Itu sebabnya kita tidak bisa menunggu epidemi terjadi sebelum kita mulai berkomunikasi, tambah Kisand.

UNICEF bekerja sama dengan pemerintah untuk memastikan mpox yang akurat melalui jaringan ‘sel aksi masyarakat’ yang beranggotakan kepala daerah, pemimpin agama, pekerja garis depan, guru, penyedia layanan sosial, dan perempuan.

Sophie Chavanel, spesialis komunikasi UNICEF di Republik Demokratik Kongo, mengatakan: “Kelompok-kelompok ini diberi pengarahan dan pelatihan dan kemudian disebarkan ke masyarakat, di tempat-tempat umum seperti pasar dan barisan sepeda motor (taksi). Kami akan menyebarkan informasinya. ”
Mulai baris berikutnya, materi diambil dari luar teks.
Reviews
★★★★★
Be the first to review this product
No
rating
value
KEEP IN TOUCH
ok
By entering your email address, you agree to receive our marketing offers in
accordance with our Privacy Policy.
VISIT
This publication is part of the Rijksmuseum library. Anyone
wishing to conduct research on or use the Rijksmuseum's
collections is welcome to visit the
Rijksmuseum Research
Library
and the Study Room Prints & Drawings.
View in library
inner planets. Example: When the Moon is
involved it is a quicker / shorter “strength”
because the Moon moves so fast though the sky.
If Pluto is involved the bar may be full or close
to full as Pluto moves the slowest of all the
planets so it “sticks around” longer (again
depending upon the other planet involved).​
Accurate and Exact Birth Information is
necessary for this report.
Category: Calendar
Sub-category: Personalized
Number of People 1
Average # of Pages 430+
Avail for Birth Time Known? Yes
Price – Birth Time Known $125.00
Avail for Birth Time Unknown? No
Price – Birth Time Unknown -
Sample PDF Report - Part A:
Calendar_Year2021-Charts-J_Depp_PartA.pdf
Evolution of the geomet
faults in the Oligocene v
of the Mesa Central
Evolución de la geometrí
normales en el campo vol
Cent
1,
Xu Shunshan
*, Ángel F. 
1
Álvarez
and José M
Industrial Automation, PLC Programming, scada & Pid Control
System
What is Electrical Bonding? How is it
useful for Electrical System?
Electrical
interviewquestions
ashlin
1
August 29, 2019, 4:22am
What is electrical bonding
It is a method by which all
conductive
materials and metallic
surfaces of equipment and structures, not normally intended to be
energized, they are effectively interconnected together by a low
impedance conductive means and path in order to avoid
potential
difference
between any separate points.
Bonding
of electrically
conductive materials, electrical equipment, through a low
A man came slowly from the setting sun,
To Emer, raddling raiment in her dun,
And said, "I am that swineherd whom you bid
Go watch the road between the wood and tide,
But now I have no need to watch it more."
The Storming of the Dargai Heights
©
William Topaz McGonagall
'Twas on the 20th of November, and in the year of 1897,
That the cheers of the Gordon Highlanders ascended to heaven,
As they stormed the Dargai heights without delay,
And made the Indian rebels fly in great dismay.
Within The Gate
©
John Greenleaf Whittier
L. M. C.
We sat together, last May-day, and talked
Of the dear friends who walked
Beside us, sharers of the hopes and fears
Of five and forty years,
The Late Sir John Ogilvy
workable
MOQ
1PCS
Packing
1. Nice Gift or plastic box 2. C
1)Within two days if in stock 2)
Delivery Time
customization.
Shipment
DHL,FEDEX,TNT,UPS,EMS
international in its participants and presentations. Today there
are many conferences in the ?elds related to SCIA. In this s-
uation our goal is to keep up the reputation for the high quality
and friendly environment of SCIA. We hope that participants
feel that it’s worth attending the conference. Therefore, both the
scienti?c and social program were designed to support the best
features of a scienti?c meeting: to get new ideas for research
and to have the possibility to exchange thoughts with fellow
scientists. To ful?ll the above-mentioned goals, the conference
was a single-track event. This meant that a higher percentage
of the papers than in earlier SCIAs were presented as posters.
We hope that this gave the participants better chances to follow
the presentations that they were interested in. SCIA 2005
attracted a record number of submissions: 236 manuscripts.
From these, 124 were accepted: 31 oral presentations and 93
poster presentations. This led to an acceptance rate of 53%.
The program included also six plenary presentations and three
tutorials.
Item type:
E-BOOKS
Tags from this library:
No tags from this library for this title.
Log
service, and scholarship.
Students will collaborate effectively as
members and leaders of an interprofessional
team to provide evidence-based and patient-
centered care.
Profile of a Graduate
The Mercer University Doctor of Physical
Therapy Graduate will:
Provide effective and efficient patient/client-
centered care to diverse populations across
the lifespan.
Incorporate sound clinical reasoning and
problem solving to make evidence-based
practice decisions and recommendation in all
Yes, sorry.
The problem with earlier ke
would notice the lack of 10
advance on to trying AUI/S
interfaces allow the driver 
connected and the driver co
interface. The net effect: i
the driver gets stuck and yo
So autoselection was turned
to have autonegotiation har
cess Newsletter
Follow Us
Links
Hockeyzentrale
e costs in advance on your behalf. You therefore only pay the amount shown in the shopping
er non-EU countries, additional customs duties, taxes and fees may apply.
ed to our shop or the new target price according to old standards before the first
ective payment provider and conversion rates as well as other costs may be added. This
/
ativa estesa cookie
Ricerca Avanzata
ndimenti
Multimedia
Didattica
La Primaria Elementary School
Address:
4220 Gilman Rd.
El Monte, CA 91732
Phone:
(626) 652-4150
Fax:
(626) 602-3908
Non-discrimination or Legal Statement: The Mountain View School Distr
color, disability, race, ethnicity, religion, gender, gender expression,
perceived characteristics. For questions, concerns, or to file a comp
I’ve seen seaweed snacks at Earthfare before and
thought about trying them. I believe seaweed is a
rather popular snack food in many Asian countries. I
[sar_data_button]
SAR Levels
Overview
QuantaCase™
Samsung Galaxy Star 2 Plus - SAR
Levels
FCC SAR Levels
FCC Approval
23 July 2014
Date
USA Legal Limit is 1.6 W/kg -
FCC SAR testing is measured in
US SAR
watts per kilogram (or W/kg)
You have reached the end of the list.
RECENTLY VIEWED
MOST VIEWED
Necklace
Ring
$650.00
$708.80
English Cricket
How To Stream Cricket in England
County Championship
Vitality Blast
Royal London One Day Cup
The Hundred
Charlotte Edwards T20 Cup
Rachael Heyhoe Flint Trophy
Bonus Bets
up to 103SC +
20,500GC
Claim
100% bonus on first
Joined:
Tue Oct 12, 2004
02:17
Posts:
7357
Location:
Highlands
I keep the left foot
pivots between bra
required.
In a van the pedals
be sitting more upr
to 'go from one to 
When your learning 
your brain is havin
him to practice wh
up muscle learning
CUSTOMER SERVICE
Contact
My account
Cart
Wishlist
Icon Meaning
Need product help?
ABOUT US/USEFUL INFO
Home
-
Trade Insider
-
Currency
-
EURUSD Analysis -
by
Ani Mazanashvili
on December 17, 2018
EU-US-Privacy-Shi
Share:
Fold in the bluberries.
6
“Tetapi terkadang mereka mendatangi keluarga dari rumah ke rumah untuk memberikan informasi yang benar. Mereka duduk di kursi plastik kecil bersama ibu atau beberapa tetangga dan memulai diskusi.

“Karena mereka berasal dari komunitas, apa yang mereka katakan lebih dipercaya dibandingkan apa yang dikatakan orang luar atau apa yang mereka dengar di media sosial,” ujarnya.

Misinformasi bukanlah hambatan yang tidak dapat diatasi. Jajak pendapat UNICEF menemukan bahwa meskipun kesadaran terhadap virus ini rendah, keinginan untuk mendapatkan vaksinasi relatif tinggi, dengan 75% masyarakat mengatakan mereka akan menerima vaksin jika ditawarkan.

“Tingkat permusuhannya sendiri tidak terlalu tinggi. Sebaliknya, penting untuk memulai diskusi,” kata Chavanel.

“Menurut pengalaman saya, setelah melakukan hal ini sejak lama, memastikan masyarakat mendapatkan informasi yang benar sangatlah membantu. Dan ini hanya sekedar interaksi, mendengarkan kekhawatiran masyarakat, ini tentang memberikan jawaban.”